# Given data:
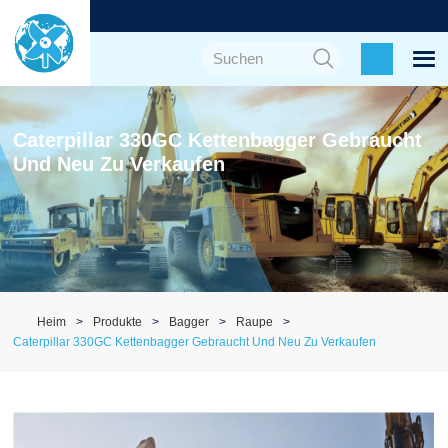
Caterpillar 330GC Kettenbagger Gebraucht
Und Neu Zu Verkaufen
Heim
Produkte
Bagger
Raupe
Caterpillar 330GC Kettenbagger Gebraucht Und Neu Zu Verkaufen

# Exercise brief:
Note down each line above where the word "Verkaufen" occurs.

# Task output:
Und Neu Zu Verkaufen
Caterpillar 330GC Kettenbagger Gebraucht Und Neu Zu Verkaufen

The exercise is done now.